Propofol versus the world: The whole is not always greater than the sum of its parts

Dear Editor,

I read with interest the recently published systematic review and meta-analysis update by Kotani et al. [1]. The findings of their work, suggesting an increased mortality associated with propofol (RR 1.10, 95% CI 1.01–1.20, p = 0.03) appear to reverse those of the original review from 2015 [2], where no difference in mortality was demonstrated between patients receiving propofol or any other comparator (RR 1.05, 95% CI 0.93–1.18, p = 0.5).

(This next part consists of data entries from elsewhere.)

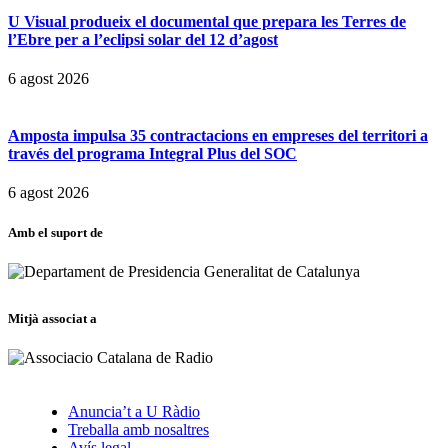
U Visual produeix el documental que prepara les Terres de
l’Ebre per a l’eclipsi solar del 12 d’agost
6 agost 2026
Amposta impulsa 35 contractacions en empreses del territori a
través del programa Integral Plus del SOC
6 agost 2026
Amb el suport de
Mitjà associat a
Anuncia’t a U Ràdio
Treballa amb nosaltres
Avís legal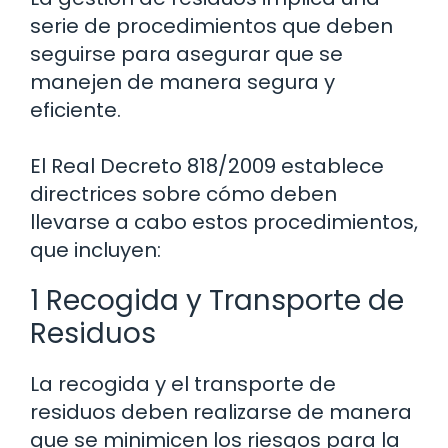
serie de procedimientos que deben
seguirse para asegurar que se
manejen de manera segura y
eficiente.
El Real Decreto 818/2009 establece
directrices sobre cómo deben
llevarse a cabo estos procedimientos,
que incluyen:
1 Recogida y Transporte de
Residuos
La recogida y el transporte de
residuos deben realizarse de manera
que se minimicen los riesgos para la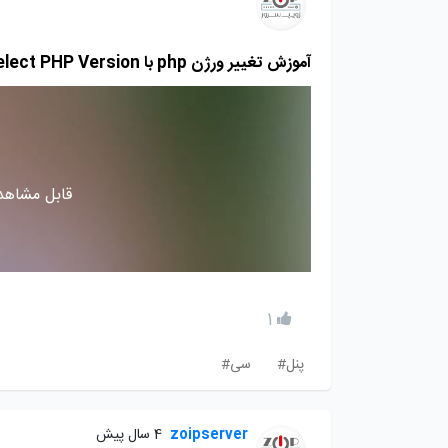
آموزش تغییر ورژن php با Select PHP Version در سی پنل
قابل مشاهده
1
پنل#
سی#
zoipserver
4 سال پیش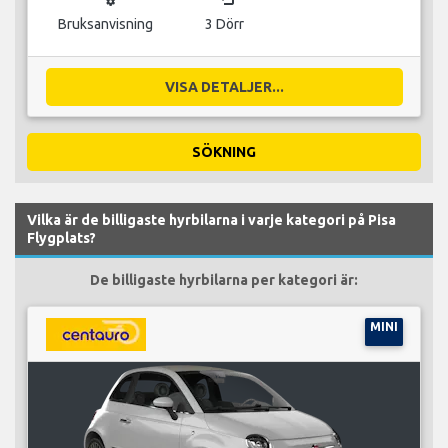
Bruksanvisning
3 Dörr
VISA DETALJER...
SÖKNING
Vilka är de billigaste hyrbilarna i varje kategori på Pisa
Flygplats?
De billigaste hyrbilarna per kategori är:
MINI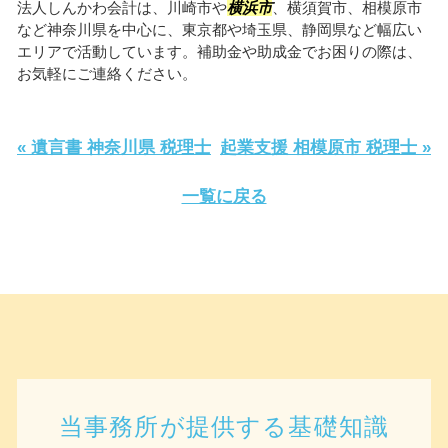
法人しんかわ会計は、川崎市や
横浜市
、横須賀市、相模原市
など神奈川県を中心に、東京都や埼玉県、静岡県など幅広い
エリアで活動しています。補助金や助成金でお困りの際は、
お気軽にご連絡ください。
« 遺言書 神奈川県 税理士
起業支援 相模原市 税理士 »
一覧に戻る
当事務所が提供する基礎知識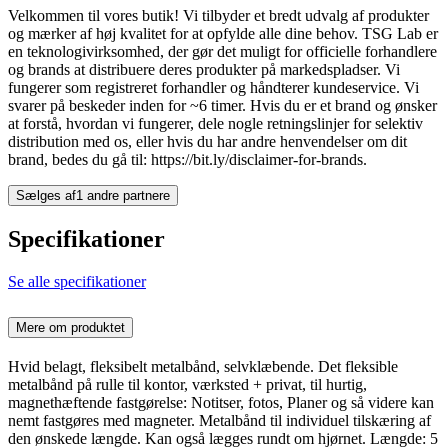
Velkommen til vores butik! Vi tilbyder et bredt udvalg af produkter
og mærker af høj kvalitet for at opfylde alle dine behov. TSG Lab er
en teknologivirksomhed, der gør det muligt for officielle forhandlere
og brands at distribuere deres produkter på markedspladser. Vi
fungerer som registreret forhandler og håndterer kundeservice. Vi
svarer på beskeder inden for ~6 timer. Hvis du er et brand og ønsker
at forstå, hvordan vi fungerer, dele nogle retningslinjer for selektiv
distribution med os, eller hvis du har andre henvendelser om dit
brand, bedes du gå til: https://bit.ly/disclaimer-for-brands.
Sælges af
1 andre partnere
Specifikationer
Se alle specifikationer
Mere om produktet
Hvid belagt, fleksibelt metalbånd, selvklæbende. Det fleksible
metalbånd på rulle til kontor, værksted + privat, til hurtig,
magnethæftende fastgørelse: Notitser, fotos, Planer og så videre kan
nemt fastgøres med magneter. Metalbånd til individuel tilskæring af
den ønskede længde. Kan også lægges rundt om hjørnet. Længde: 5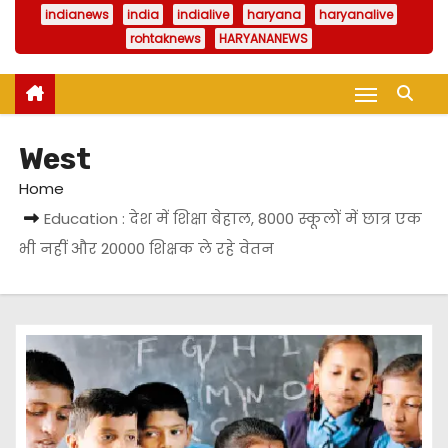
indianews
india
indialive
haryana
haryanalive
rohtaknews
HARYANANEWS
West
Home
Education : देश में शिक्षा बेहाल, 8000 स्कूलों में छात्र एक
भी नहीं और 20000 शिक्षक ले रहे वेतन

Firstly, the authors should be congratulated on the considerable methodological effort that will have gone into the conduct of such a large systematic review, including a welcome Bayesian meta-analysis and embedded trial sequential analysis. I will forego belaboring the usual criticisms aimed at evidence synthesis research, such as the considerable clinical heterogeneity of combining studies from various environments and different exposure periods to the agents in question, and would instead rather focus on what may be driving this difference in estimates.

The authors correctly identified several subgroups where effects were more pronounced (studies looking at cardiac surgery, adults, comparing propofol to volatiles, among others), which they further elaborate on in the discussion section. However, they stop short of addressing the elephant in the room. Looking at Figure S4 (forest plot for cardiac surgery as the setting), only one large study does not cross the line of no effect [3]. It appears that Kotani et al. extracted data for 1 year mortality, even though the study by Likhvantsev et al. also reported a much less sensational effect estimate for 30-day mortality. This is at odds with Kotani’s PROSPERO registration (CRD42022323143), although the authors reference a change in protocol following data extraction. It would have been more appropriate to extract mortality closest to the initially planned 30-day mortality, if reported. Furthermore, it appears that they extracted as intention-to-treat (n = 450 per arm as the denominator), where it would have been more appropriate to extract the number of patients for which follow-up data were available. This will have further artificially inflated the estimates (see Fig. 1). Finally, the choice of a fixed-effect model is questionable given the considerable underlying clinical heterogeneity; a random-effects model would have been more appropriate [4].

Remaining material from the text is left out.